*** Source records ***
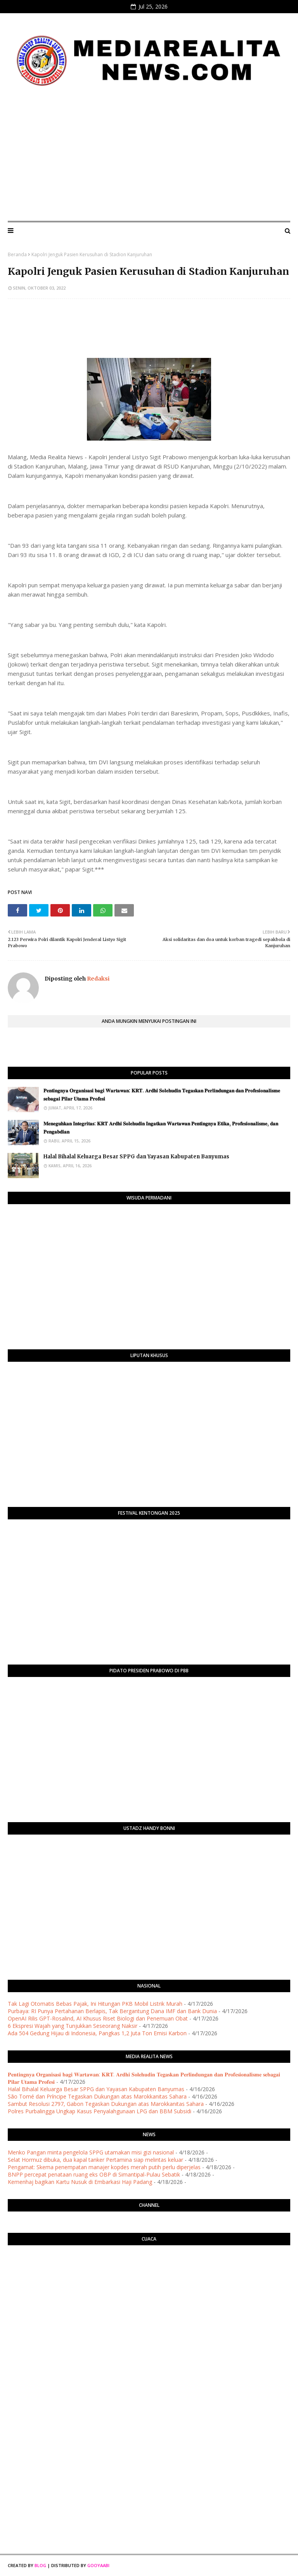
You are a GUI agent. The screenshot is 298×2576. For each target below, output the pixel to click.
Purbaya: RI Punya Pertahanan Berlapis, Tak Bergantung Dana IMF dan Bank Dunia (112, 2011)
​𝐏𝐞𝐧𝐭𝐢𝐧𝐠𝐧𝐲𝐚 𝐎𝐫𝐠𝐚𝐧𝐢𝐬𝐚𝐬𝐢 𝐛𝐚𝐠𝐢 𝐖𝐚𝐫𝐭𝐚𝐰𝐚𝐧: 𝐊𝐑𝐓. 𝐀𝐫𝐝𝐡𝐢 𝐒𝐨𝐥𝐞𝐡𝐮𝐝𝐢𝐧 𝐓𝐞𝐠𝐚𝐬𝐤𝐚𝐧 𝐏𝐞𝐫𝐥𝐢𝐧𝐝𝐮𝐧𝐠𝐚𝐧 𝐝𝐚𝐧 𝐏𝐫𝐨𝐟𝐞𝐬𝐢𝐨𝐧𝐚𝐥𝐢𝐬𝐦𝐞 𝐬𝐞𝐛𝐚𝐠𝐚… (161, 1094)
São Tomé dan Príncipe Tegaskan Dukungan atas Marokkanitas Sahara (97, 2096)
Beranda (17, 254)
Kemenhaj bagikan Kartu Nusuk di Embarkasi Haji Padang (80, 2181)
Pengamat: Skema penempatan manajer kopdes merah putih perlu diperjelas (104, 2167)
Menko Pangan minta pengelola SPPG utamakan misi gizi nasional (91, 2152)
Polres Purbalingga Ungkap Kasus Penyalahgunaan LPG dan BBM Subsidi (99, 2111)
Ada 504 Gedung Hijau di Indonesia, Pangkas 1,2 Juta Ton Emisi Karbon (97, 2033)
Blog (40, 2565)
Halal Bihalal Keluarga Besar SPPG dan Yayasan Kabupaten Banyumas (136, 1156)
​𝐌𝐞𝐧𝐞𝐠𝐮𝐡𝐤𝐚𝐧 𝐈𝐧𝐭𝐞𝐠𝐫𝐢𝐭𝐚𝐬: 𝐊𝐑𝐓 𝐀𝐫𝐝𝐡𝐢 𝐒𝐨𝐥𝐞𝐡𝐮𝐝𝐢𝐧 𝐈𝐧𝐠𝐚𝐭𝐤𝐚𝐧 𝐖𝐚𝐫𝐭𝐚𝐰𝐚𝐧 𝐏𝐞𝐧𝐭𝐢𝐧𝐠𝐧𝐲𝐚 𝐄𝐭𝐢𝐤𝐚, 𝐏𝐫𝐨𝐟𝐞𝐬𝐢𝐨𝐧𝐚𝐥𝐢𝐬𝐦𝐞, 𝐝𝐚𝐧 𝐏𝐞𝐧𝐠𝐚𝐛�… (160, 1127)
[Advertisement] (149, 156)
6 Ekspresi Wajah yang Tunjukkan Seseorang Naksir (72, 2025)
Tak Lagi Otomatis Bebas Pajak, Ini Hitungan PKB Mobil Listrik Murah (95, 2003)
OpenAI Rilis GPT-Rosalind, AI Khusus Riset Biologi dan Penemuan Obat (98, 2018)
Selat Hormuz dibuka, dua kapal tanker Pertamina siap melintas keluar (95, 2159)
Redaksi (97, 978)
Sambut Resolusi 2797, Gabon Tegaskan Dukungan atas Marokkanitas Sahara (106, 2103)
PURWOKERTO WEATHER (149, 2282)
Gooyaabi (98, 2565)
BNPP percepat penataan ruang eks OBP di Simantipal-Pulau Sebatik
*** End of Source records ***
• [About this task] In the lines above, find the word "𝐏𝐞𝐧𝐭𝐢𝐧𝐠𝐧𝐲𝐚" and copy every line it occurs in.

• [Answer space]
​𝐏𝐞𝐧𝐭𝐢𝐧𝐠𝐧𝐲𝐚 𝐎𝐫𝐠𝐚𝐧𝐢𝐬𝐚𝐬𝐢 𝐛𝐚𝐠𝐢 𝐖𝐚𝐫𝐭𝐚𝐰𝐚𝐧: 𝐊𝐑𝐓. 𝐀𝐫𝐝𝐡𝐢 𝐒𝐨𝐥𝐞𝐡𝐮𝐝𝐢𝐧 𝐓𝐞𝐠𝐚𝐬𝐤𝐚𝐧 𝐏𝐞𝐫𝐥𝐢𝐧𝐝𝐮𝐧𝐠𝐚𝐧 𝐝𝐚𝐧 𝐏𝐫𝐨𝐟𝐞𝐬𝐢𝐨𝐧𝐚𝐥𝐢𝐬𝐦𝐞 𝐬𝐞𝐛𝐚𝐠𝐚… (161, 1094)
​𝐌𝐞𝐧𝐞𝐠𝐮𝐡𝐤𝐚𝐧 𝐈𝐧𝐭𝐞𝐠𝐫𝐢𝐭𝐚𝐬: 𝐊𝐑𝐓 𝐀𝐫𝐝𝐡𝐢 𝐒𝐨𝐥𝐞𝐡𝐮𝐝𝐢𝐧 𝐈𝐧𝐠𝐚𝐭𝐤𝐚𝐧 𝐖𝐚𝐫𝐭𝐚𝐰𝐚𝐧 𝐏𝐞𝐧𝐭𝐢𝐧𝐠𝐧𝐲𝐚 𝐄𝐭𝐢𝐤𝐚, 𝐏𝐫𝐨𝐟𝐞𝐬𝐢𝐨𝐧𝐚𝐥𝐢𝐬𝐦𝐞, 𝐝𝐚𝐧 𝐏𝐞𝐧𝐠𝐚𝐛�… (160, 1127)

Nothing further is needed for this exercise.